Please join our free virtual (Zoom) lecture on Wednesday, January 19, 2022
Time: 7:00pm – 8:30pm
Presenter: Irene Shaland
This event is hosted by New City Library, NY
This free and open to the public program will take place online, but registration is required.
To Register and for the Zoom information follow the link below:
https://newcity.librarycalendar.com/events/understanding-czech-jewish-narrative-and-kafka
The history of the Jews in the Czech lands, which included the modern Czech Republic as well as Bohemia, Czech Silesia, and Moravia, goes back more than a thousand years. Jews are believed to have settled in Prague in the 10th century. By the end of the 19th century, most Czech Jews within the Austro-Hungarian Empire lived in large cities, spoke German, and considered themselves Germans.
In this presentation, we will explore the fascinating and little-studied phenomenon: the formation of the complex and fluid Jewish/non-Jewish sense of identity by peering into the mind of the greatest European modernist writer, Franz Kafka (1883-1924).

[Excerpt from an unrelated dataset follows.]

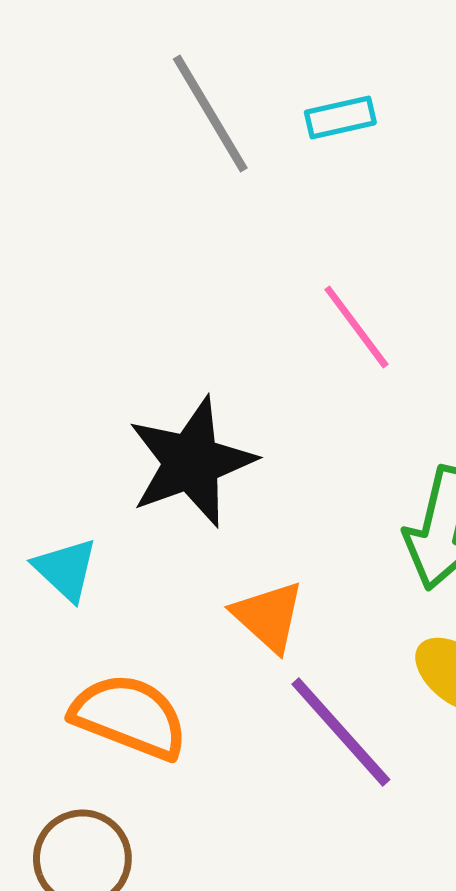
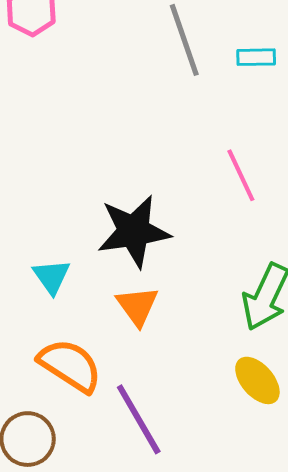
orange triangle: (268, 616) -> (137, 306), moved
purple line: (341, 732) -> (139, 419), moved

Kafka was born and raised as a Jew and lived all his life in Prague. We will focus our exploration on Kafka in Prague and Prague in Kafka’s writing, even though, in his works we find no direct reference to Judaism or to the specific places of Prague or Bohemia. However, Kafka took a keen interest in- and learned- Yiddish and Hebrew, and his diaries and letters reveal a repeated reflection on his identity as a Jew and on European Jewish life. He also anticipated the incoming Holocaust of the European Jewry.
Seeking Kafka in Prague and Prague in Kafka, we will attempt to understand the Jewish Czech narrative through reconciling this contradiction: strong Jewish and East European interest in life and lack of explicit reference to these interests in the great author’s literary work. If Kafka had not been born and raised as a Jew, would he become Kafka?